Is function $f(x)=\underset{t\in[a,b] }{\sup}p(t)-\underset{t\in[a,b] }{\inf}p(t)$ convex?

Question

Let

$$f(x) := \sup_{t \in[a,b]} p(t) - \inf_{t \in [a,b]} p(t)$$

where

$$p(t) := x_1 + x_2 t + x_3 t^2 + \cdots + x_n t^{n-1}$$

and $a, b \in \Bbb R$ and $a \lt b$. Is function $f$ convex?

Answer 1

Yes, $f$ is convex. Let us write $p(t)$ instead as $p(x;t)$ to make the dependence on $x$ and $t$ explicit.
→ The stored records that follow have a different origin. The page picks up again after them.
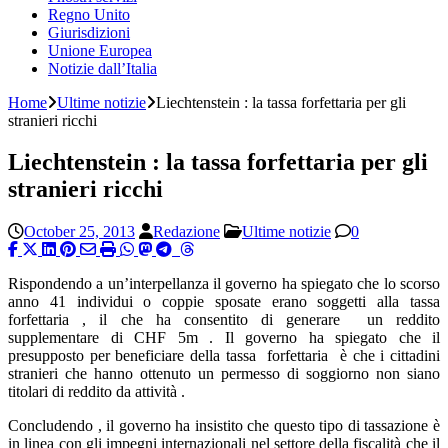
Regno Unito
Giurisdizioni
Unione Europea
Notizie dall’Italia
Home
Ultime notizie
Liechtenstein : la tassa forfettaria per gli
stranieri ricchi
Liechtenstein : la tassa forfettaria per gli
stranieri ricchi
October 25, 2013
Redazione
Ultime notizie
0
Rispondendo a un’interpellanza il governo ha spiegato che lo scorso
anno 41 individui o coppie sposate erano soggetti alla tassa
forfettaria , il che ha consentito di generare un reddito
supplementare di CHF 5m . Il governo ha spiegato che il
presupposto per beneficiare della tassa forfettaria è che i cittadini
stranieri che hanno ottenuto un permesso di soggiorno non siano
titolari di reddito da attività .
Concludendo , il governo ha insistito che questo tipo di tassazione è
in linea con gli impegni internazionali nel settore della fiscalità che il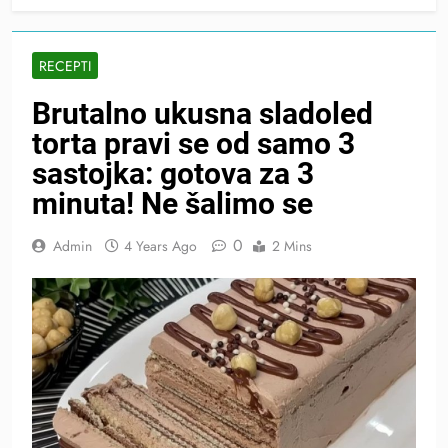
RECEPTI
Brutalno ukusna sladoled
torta pravi se od samo 3
sastojka: gotova za 3
minuta! Ne šalimo se
0
Admin
4 Years Ago
2 Mins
Then, for fixed $t$, $p(x;t)$ is linear in $x$. Further note that for every $x$, $\sup_t p(x;t) < \infty$ (by compactness of $[a,b]$) and finally conclude that $\sup_t p(x;t)$ is convex in $x$, since the supremum of convex (in particular linear) functions is also convex.

Handling the term $-\inf_t p(x;t)$ is analogous upon writing it as $\sup_t\{-p(x;t)\}$ and noting that $-p(x;t)$ is also linear in $x$ for any fixed $t$.